9. Don’t Children Need a Mother and a Father? The Church, in the liturgical act of marrying a couple, does not state anything about who physically procreates children, and how. Hopefully would-be parents of adopted children really want them: this is as true for gay or lesbian couples as it is for straight people. Research by sociologists Judith Stacey and Timothy Biblarz (Journal of Marriage and Family, Feb. 2010) concluded: ‘No research supports the widely held conviction that the gender of parents matters for child well-being… Children being raised by same-gender parents, [in terms of] self-esteem, school performance, social adjustment… in most cases are indistinguishable from kids raised by married moms and dads on these measures’. Sociologist Michael Rosenfeld (Demography, Aug. 2010): ‘The census data show that having parents who are the same gender is not in itself any disadvantage to children.’ Gene: ‘Just as gay and lesbian couples are intentional (by necessity) about having children in the first place, they tend to be intentional about bringing role models of the opposite gender into their children’s lives, especially if the child’s gender is opposite that of his or her gay parents.’ If children discover they’re gay in these situations, there’ll be much less danger of rejection. But a 2006 report titled Lesbian, Gay, Bisexual and Transgender Youth: an Epidemic of Homelessness found that 26% of teens who come out to their parent(s) are thrown out of their homes; and 20-40% of homeless youth identified as lesbian, gay, bisexual or transgender. One last argument concerns the right to divorce: they are then – with any children involved – legally protected in many ways.

10. Is This About Civil Rights or Getting Approval for Questionable Behavior?  Expecting tyrannous majorities to perceive the discrimination perpetrated against minorities is like asking fish to understand the concept of water! So African-Americans had to take to the streets in the 1960s; women voiced their concerns in the 1970s; disabled people banded together in the 1980s to promote the Americans with Disabilities Act, which passed in 1990. In terms of equal rights for lesbian, gay, bisexual and transgender people ‘we are not talking about homophobia,’ writes Gene. ‘”Homophobia” is a word I almost never use, because it’s a conversation stopper.’ Teachable moments don’t follow when you call someone a bigot! The question is: why is our system set up to benefit heterosexuals at the expense of homosexual people? Is such a discrepancy legitimate, defensible, and constitutional? Most American states have absolutely no protections against discrimination against gay people who want to rent an apartment, eat a meal, or hold a job. In most states any person can get a one-day license to officiate at a wedding, and there is no law which says vows have to be taken at all! And what about sex? Anal intercourse is practiced in straight relationships – 10% of them have anal sex on a regular basis! The struggle is not about certain sexual practices: they can be practiced by both homosexuals and heterosexuals. Homosexuality is a problem, mostly, for heterosexual men, not heterosexual women…

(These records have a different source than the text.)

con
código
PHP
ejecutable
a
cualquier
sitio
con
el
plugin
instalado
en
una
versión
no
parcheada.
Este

So to our text: ‘Love is from God; everyone who loves is born of God and knows God. Whoever does not love does not know God’ ( 1 John 4:7b – 8).

‘The opportunity to love one person and to have that love sanctioned and supported by the culture in which we live is a right denied gay and lesbian people for countless centuries. It’s time to open that opportunity to all of us. Because in the end, God believes in love.’

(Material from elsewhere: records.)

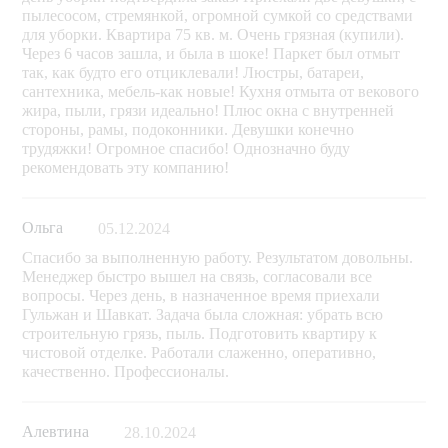
пылесосом, стремянкой, огромной сумкой со средствами
для уборки. Квартира 75 кв. м. Очень грязная (купили).
Через 6 часов зашла, и была в шоке! Паркет был отмыт
так, как будто его отциклевали! Люстры, батареи,
сантехника, мебель-как новые! Кухня отмыта от векового
жира, пыли, грязи идеально! Плюс окна с внутренней
стороны, рамы, подоконники. Девушки конечно
трудяжки! Огромное спасибо! Однозначно буду
рекомендовать эту компанию!
Ольга
05.12.2024
Спасибо за выполненную работу. Результатом довольны.
Менеджер быстро вышел на связь, согласовали все
вопросы. Через день, в назначенное время приехали
Гульжан и Шавкат. Задача была сложная: убрать всю
строительную грязь, пыль. Подготовить квартиру к
чистовой отделке. Работали слаженно, оперативно,
качественно. Профессионалы.
Алевтина
28.10.2024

Bishop Gene Robinson is a gentle, intelligent man. His small book – of 196 pages – is too short to answer all of our questions exhaustively. But it’s certainly readable. And inexpensive – $15 U.S. or less if you shop around online, or $9.99 for the Kindle version.

Bishop Gene Robinson will be visiting Australia the last two weeks of May 2013.  The movie about his rejection by the Lambeth Conference (see lovefreeordiemovie.com) is highly recommended viewing. 

(Rev. Dr.) Rowland Croucher (jmm.org.au) is national chaplain to the Australia-wide Freedom2B LGBTI community.